L’Onu può svolgere un ruolo?
«Le Nazioni Unite sanno bene che l’aver trattenuto i marò non riconoscendo una autonomia funzionale alla loro missione è sicuramente un precedente che lede la loro stessa operatività. Ban Ki Moon mi ha spiegato che non ha ancora incontrato Modi e che lo farà al massimo all’inizio di settembre, ma quando incontrerà il primo ministro indiano non mancherà di porre questa questione».

Anche l’Europa non è stata molto presente. Anzi, se ne è lavata le mani.
«La Mogherini sta lavorando molto sul tema marò e lo farà con ancora maggiore efficacia se sarà il rappresentate della politica estera dell’Unione. Però noi dobbiamo essere onesti. L’Europa sullo scenario internazionale non esiste perché parla con troppe voci ed è afona con l’unica voce che dovrebbe parlare, quella dell’Ue. Quello che sta succedendo a Gaza e quello che è successo con la Russia e l’Ucraina purtroppo ne sono la prova».

Ma se decidesse di dare più potere a “mr Pesc” o “lady Pesc”, l’Europa può ancora svolgere un ruolo di peso?

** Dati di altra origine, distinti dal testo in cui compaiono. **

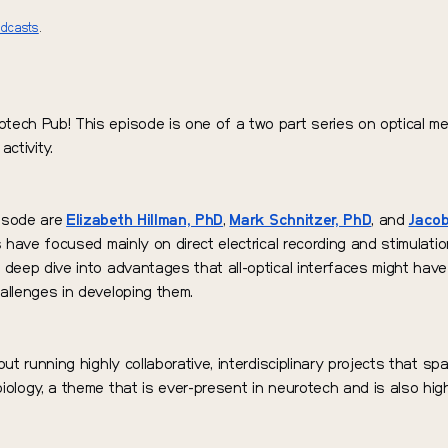
odcasts
.
tech Pub! This episode is one of a two part series on optical me
activity.
pisode are
Elizabeth Hillman, PhD
,
Mark Schnitzer, PhD
, and
Jacob
s have focused mainly on direct electrical recording and stimulation
 deep dive into advantages that all-optical interfaces might have 
allenges in developing them.
out running highly collaborative, interdisciplinary projects that sp
iology, a theme that is ever-present in neurotech and is also high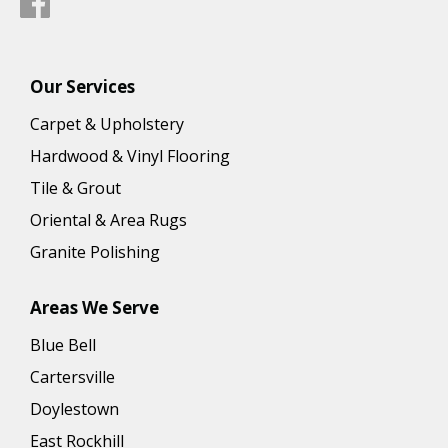
Our Services
Carpet & Upholstery
Hardwood & Vinyl Flooring
Tile & Grout
Oriental & Area Rugs
Granite Polishing
Areas We Serve
Blue Bell
Cartersville
Doylestown
East Rockhill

«Deve e può. E l’ha già fatto, come quando ha detto che era una follia andare a fare la guerra ad Assad. E non perché Assad fosse buono, ma perchè si rischiava di dare una mano al fondamentalismo islamico. La preoccupazione era giusta, visto quello che sta facendo l’Isis tra Iraq e Siria: il califfato che nasce oggi è molto più pericoloso dei vari tiranni che abbiamo visto in Medio Oriente».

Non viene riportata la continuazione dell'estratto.